Problema running the script via Crontab
« on: July 03, 2012, 02:52:03 PM »
Hello Forum, I would like to discuss here a strange situation I am experiencing with XML-Sitemaps Standalone Generator.

Firstly, the script is currently installed and fully working.

SCENARIO ONE
With the script installed, I manually run with a SSH session the following command:
/usr/bin/php /var/www/mysite.com/generator/runcrawl.php
The result is 2560 URL in sitemap.

SCENARIO TWO
The same script installed. I have set in CRONTAB the very same command:
/usr/bin/php /var/www/mysite.com/generator/runcrawl.php (the command runs at 3AM)
The result is 1950 URL in sitemap.

THE QUESTION IS: why running the very same script with a crontab command, it yields a less number of URL in sitemap?
Re: Problema running the script via Crontab
« Reply #1 on: July 04, 2012, 05:16:58 PM »
Hello,

is the result consistent? i.e. if you run it in ssh session again, it will create 2560 URLs sitemap again?
Re: Problema running the script via Crontab
« Reply #2 on: July 05, 2012, 08:11:36 AM »
Yes, everytime I run via SSH I get 2560 URLs.
Re: Problema running the script via Crontab
« Reply #3 on: July 05, 2012, 02:06:07 PM »
Hello,

could you please PM me your generator URL and an example URL that is not included in sitemap and how it can be reached starting from homepage?
Re: Problema running the script via Crontab
« Reply #4 on: July 06, 2012, 09:41:14 AM »
OKAY, start from the homepage:

1) [ External links are visible to forum administrators only ] then click on GIOCARE MODERNO
2) [ External links are visible to forum administrators only ] then click on Squadre FUORI CATALOGO
3) [ External links are visible to forum administrators only ] then click on SUCCESSIVO (the blu arrow for "next" 63 pages)

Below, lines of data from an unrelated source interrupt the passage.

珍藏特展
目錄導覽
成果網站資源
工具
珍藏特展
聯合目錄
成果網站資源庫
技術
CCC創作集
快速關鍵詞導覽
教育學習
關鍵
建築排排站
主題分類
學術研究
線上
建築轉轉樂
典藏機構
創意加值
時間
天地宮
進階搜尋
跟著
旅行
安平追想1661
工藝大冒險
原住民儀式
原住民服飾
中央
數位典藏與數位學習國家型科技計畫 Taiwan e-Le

[ External links are visible to forum administrators only ]
THIS PAGE IS NOT in sitemap.
Re: Problema running the script via Crontab
« Reply #5 on: July 06, 2012, 08:58:54 PM »
If you check the html source of the page, the pagination link looks like:
<a class="pagina_successiva" href="/page/1-20/2-20" title="Successivo">Successivo

i.e. points to domain root, and later it's corrected with javascript, which crawler bots will not see.